> **Exercise brief**
Skip the pictures, please, and write out exactly the lines from the opening of the data through the line containing "strong to severe".

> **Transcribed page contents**
- - -

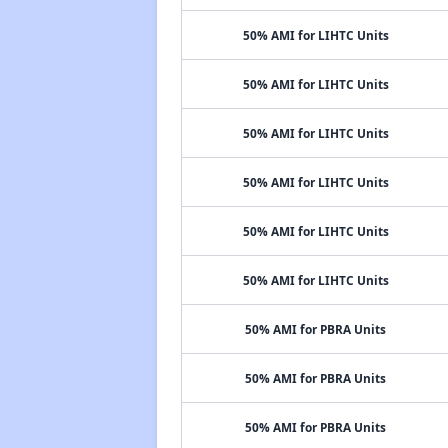
50% AMI for LIHTC Units
50% AMI for LIHTC Units
50% AMI for LIHTC Units
50% AMI for LIHTC Units
50% AMI for LIHTC Units
50% AMI for LIHTC Units
50% AMI for PBRA Units
50% AMI for PBRA Units
50% AMI for PBRA Units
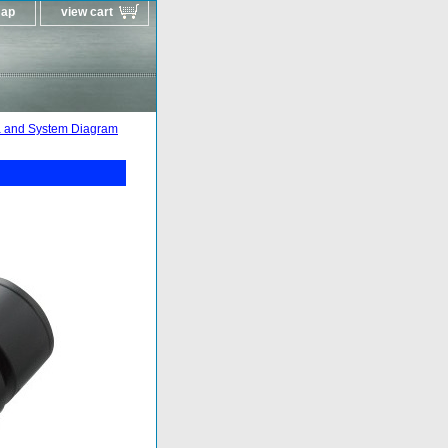
map
view cart
 and System Diagram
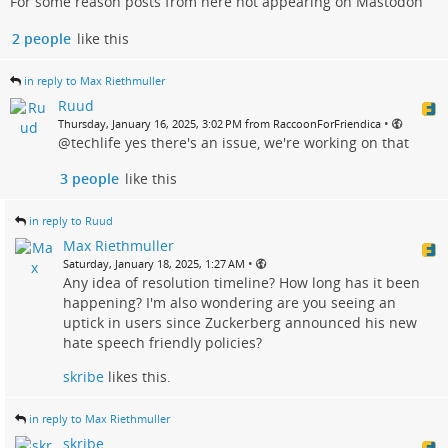
For some reason posts from here not appearing on Mastodon
2 people
like this
in reply to Max Riethmuller
Ruud
•
Thursday, January 16, 2025, 3:02 PM from RaccoonForFriendica
@techlife yes there's an issue, we're working on that
3 people
like this
in reply to Ruud
Max Riethmuller
•
Saturday, January 18, 2025, 1:27 AM
Any idea of resolution timeline? How long has it been
happening? I'm also wondering are you seeing an
uptick in users since Zuckerberg announced his new
hate speech friendly policies?
skribe
likes this.
in reply to Max Riethmuller
skribe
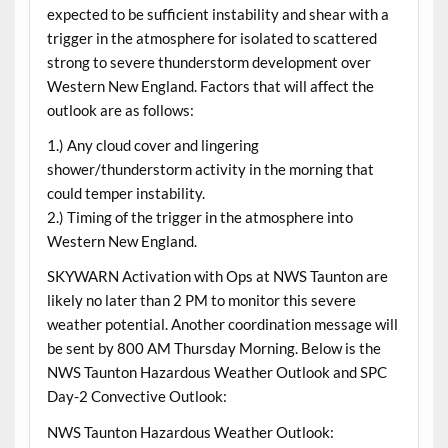
expected to be sufficient instability and shear with a
trigger in the atmosphere for isolated to scattered
strong to severe thunderstorm development over
Western New England. Factors that will affect the
outlook are as follows:
1.) Any cloud cover and lingering
shower/thunderstorm activity in the morning that
could temper instability.
2.) Timing of the trigger in the atmosphere into
Western New England.
SKYWARN Activation with Ops at NWS Taunton are
likely no later than 2 PM to monitor this severe
weather potential. Another coordination message will
be sent by 800 AM Thursday Morning. Below is the
NWS Taunton Hazardous Weather Outlook and SPC
Day-2 Convective Outlook:
NWS Taunton Hazardous Weather Outlook:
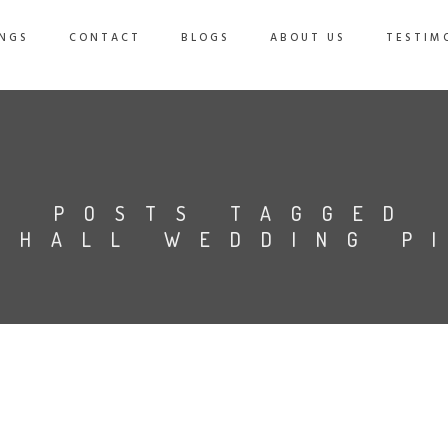
NGS
CONTACT
BLOGS
ABOUT US
TESTIM
POSTS TAGGED
 HALL WEDDING P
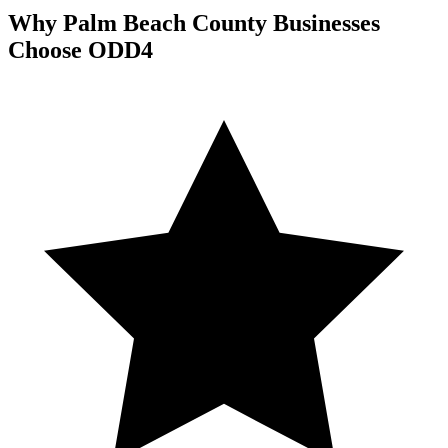
Why
Palm Beach County
Businesses
Choose ODD4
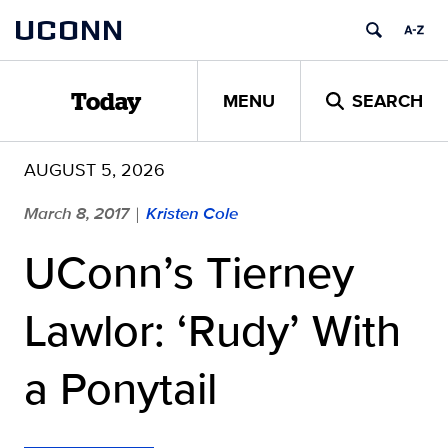
Skip
UCONN
to
content
MENU
SEARCH
Today
AUGUST 5, 2026
March 8, 2017
Kristen Cole
|
UConn’s Tierney
Lawlor: ‘Rudy’ With
a Ponytail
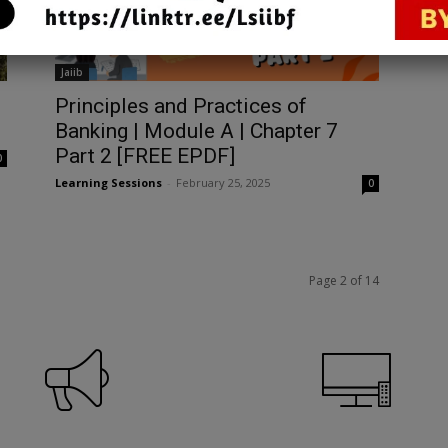
Jaiib
Principles and Practices of
1
Banking | Module A | Chapter 7
Part 2 [FREE EPDF]
0
Learning Sessions
-
February 25, 2025
0
Page 2 of 14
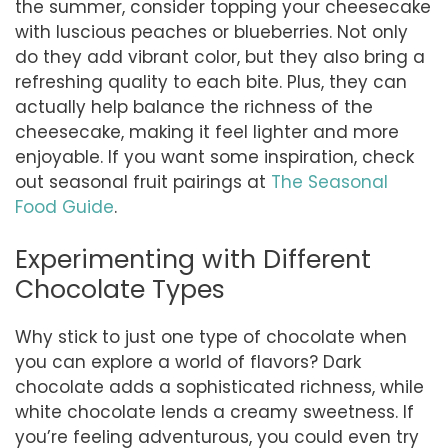
the summer, consider topping your cheesecake
with luscious peaches or blueberries. Not only
do they add vibrant color, but they also bring a
refreshing quality to each bite. Plus, they can
actually help balance the richness of the
cheesecake, making it feel lighter and more
enjoyable. If you want some inspiration, check
out seasonal fruit pairings at
The Seasonal
Food Guide
.
Experimenting with Different
Chocolate Types
Why stick to just one type of chocolate when
you can explore a world of flavors? Dark
chocolate adds a sophisticated richness, while
white chocolate lends a creamy sweetness. If
you’re feeling adventurous, you could even try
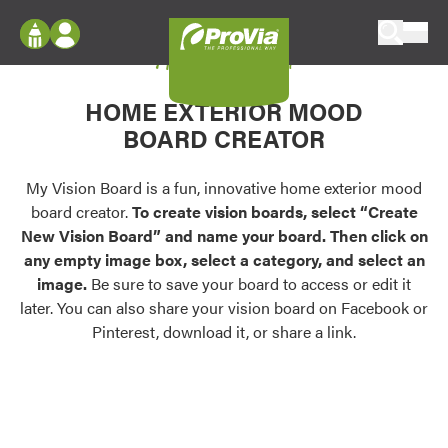
Skip to content
My Vision Board
ProVia
Log In
Envision
HOME EXTERIOR MOOD
Register
Configure doors and windows, or visualize
BOARD CREATOR
your home in 2D or 3D with ProVia products.
My Vision Boards
Register Using Your entryLINK Credentials
My Vision Board is a fun, innovative home exterior mood
Palettes & Colors
board creator.
To create vision boards, select “Create
Find pre-selected exterior color palettes and
New Vision Board” and name your board. Then click on
exterior color inspiration.
any empty image box, select a category, and select an
image.
Be sure to save your board to access or edit it
Trending
later. You can also share your vision board on Facebook or
Pinterest, download it, or share a link.
Browse some of our most popular door,
window, siding, stone, and roofing styles and
colors.
Vision Boards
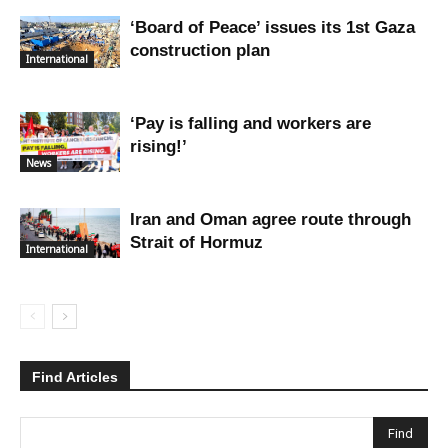
‘Board of Peace’ issues its 1st Gaza
construction plan
International
‘Pay is falling and workers are
rising!’
News
Iran and Oman agree route through
Strait of Hormuz
International
Find Articles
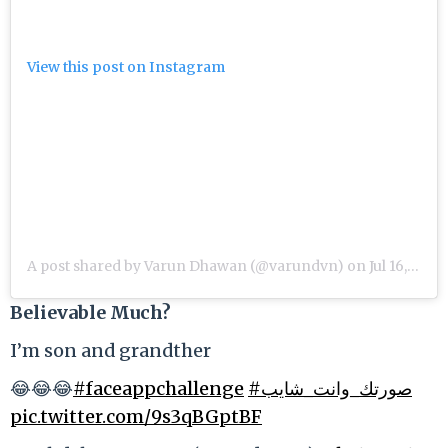
View this post on Instagram
A post shared by Varun Dhawan (@varundvn)
on
Jul 16, 2019 at 2:23am PDT
Believable Much?
I’m son and grandther
😂😂😂
#faceappchallenge
#صورتك_وانت_شايب
pic.twitter.com/9s3qBGptBF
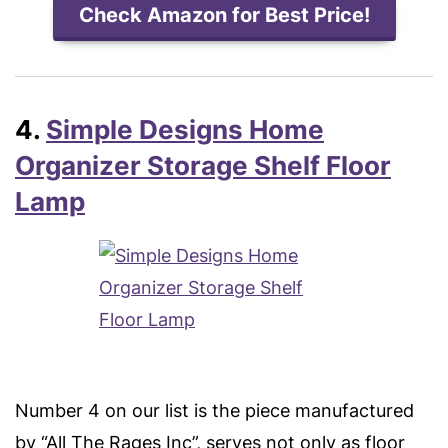
Check Amazon for Best Price!
4.
Simple Designs Home
Organizer Storage Shelf Floor
Lamp
Number 4 on our list is the piece manufactured
by “All The Rages Inc”, serves not only as floor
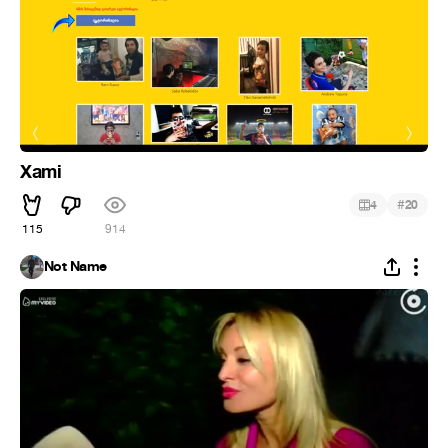
Xami
#
4
20
115
914
Not Name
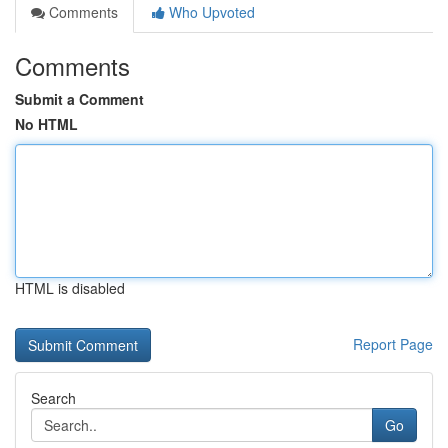
Comments
Who Upvoted
Comments
Submit a Comment
No HTML
HTML is disabled
Report Page
Search
Go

- - -

> **Task response**
50% AMI for LIHTC Units
50% AMI for LIHTC Units
50% AMI for LIHTC Units
50% AMI for LIHTC Units
50% AMI for LIHTC Units
50% AMI for LIHTC Units
50% AMI for PBRA Units
50% AMI for PBRA Units
50% AMI for PBRA Units
map
view cart
 and System Diagram
For some reason posts from here not appearing on Mastodon
2 people
like this
in reply to Max Riethmuller
Ruud
•
Thursday, January 16, 2025, 3:02 PM from RaccoonForFriendica
@techlife yes there's an issue, we're working on that
3 people
like this
in reply to Ruud
Max Riethmuller
•
Saturday, January 18, 2025, 1:27 AM
Any idea of resolution timeline? How long has it been
happening? I'm also wondering are you seeing an
uptick in users since Zuckerberg announced his new
hate speech friendly policies?
skribe
likes this.
in reply to Max Riethmuller
skribe
expected to be sufficient instability and shear with a
trigger in the atmosphere for isolated to scattered
strong to severe thunderstorm development over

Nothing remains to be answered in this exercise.